Working Principle of Impulse Turbines and Reaction Turbines.



Working Principles of a Steam Turbine :


High pressure steam is fed to the turbine and passes along the machine axis through multiple rows of alternately fixed and moving blades. From the steam inlet port of the turbine towards the exhaust point, the blades and the turbine cavity are progressively larger to allow for the expansion of the steam.
The stationary blades act as nozzles in which the steam expands and emerges at an increased speed but lower pressure. (Bernoulli's conservation of energy principle - Kinetic energy increases as pressure energy falls). As the steam impacts on the moving blades it imparts some of its kinetic energy to the moving blades.

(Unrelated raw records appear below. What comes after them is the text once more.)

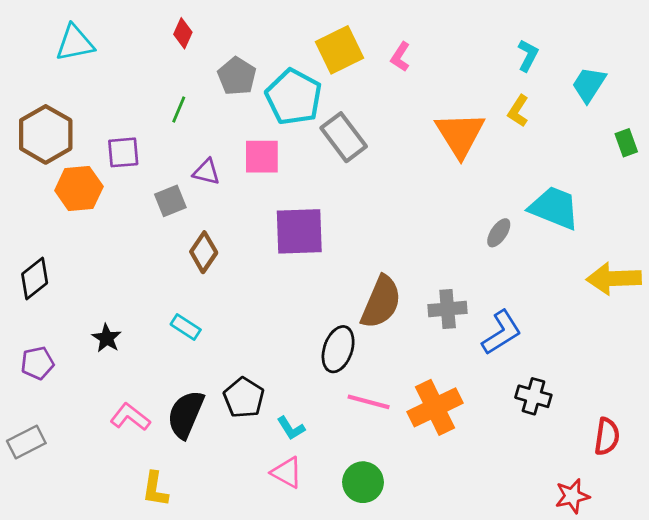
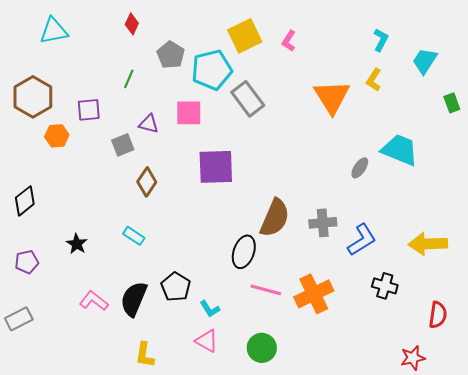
cyan pentagon: (294, 97) -> (212, 70), turned 30
orange hexagon: (79, 188) -> (57, 136), size x0.7
yellow arrow: (614, 279) -> (428, 244), moved
yellow L-shape: (155, 489) -> (145, 355), moved

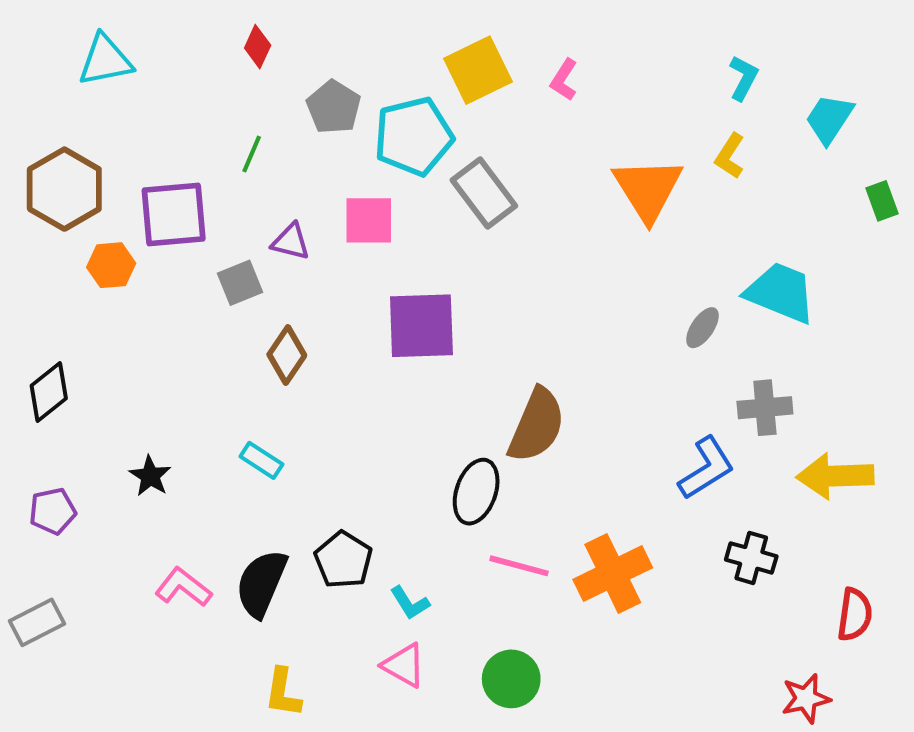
purple square: (89, 110) -> (174, 214), size x1.5
gray cross: (323, 223) -> (765, 408), moved

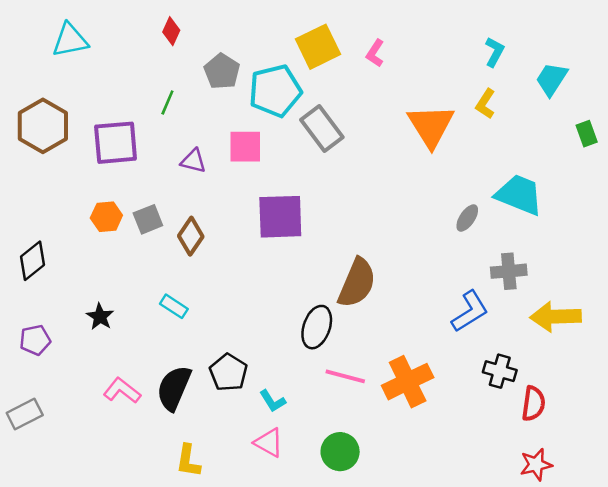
orange hexagon: (111, 265) -> (106, 217), moved
gray square: (240, 283) -> (148, 219), moved
red semicircle: (855, 615) -> (533, 404), moved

There are two basic steam turbine types, impulse turbines and reaction turbines, whose blades are designed control the speed, direction and pressure of the steam as is passes through the turbine.

Impulse Turbines :

The steam jets are directed at the turbine's bucket shaped rotor blades where the pressure exerted by the jets causes the rotor to rotate and the velocity of the steam to reduce as it imparts its kinetic energy to the blades. The blades in turn change change the direction of flow of the steam however its pressure remains constant as it passes through the rotor blades since the cross section of the chamber between the blades is constant. Impulse turbines are therefore also known as constant pressure turbines.
The next series of fixed blades reverses the direction of the steam before it passes to the second row of moving blades.








Reaction Turbines :

The rotor blades of the reaction turbine are shaped more like aerofoils, arranged such that the cross section of the chambers formed between the fixed blades diminishes from the inlet side towards the exhaust side of the blades. The chambers between the rotor blades essentially form nozzles so that as the steam progresses through the chambers its velocity increases while at the same time its pressure decreases, just as in the nozzles formed by the fixed blades. Thus the pressure decreases in both the fixed and moving blades. As the steam emerges in a jet from between the rotor blades, it creates a reactive force on the blades which in turn creates the turning moment on the turbine rotor, just as in steam engine. (Newton's Third Law - For every action there is an equal and opposite reaction)

2 comments

Anonymous said...

Which type of turbine was used in which case in these Impulse Turbines and Reaction Turbines??

Unknown said...

Impulse turbine used where head is above 250 m.
B'cause under the high head total potential energy is converted into kinetic energy.
Reaction turbine is used where head is low upto 250 m.
There is some both pressure & kinetic energy present.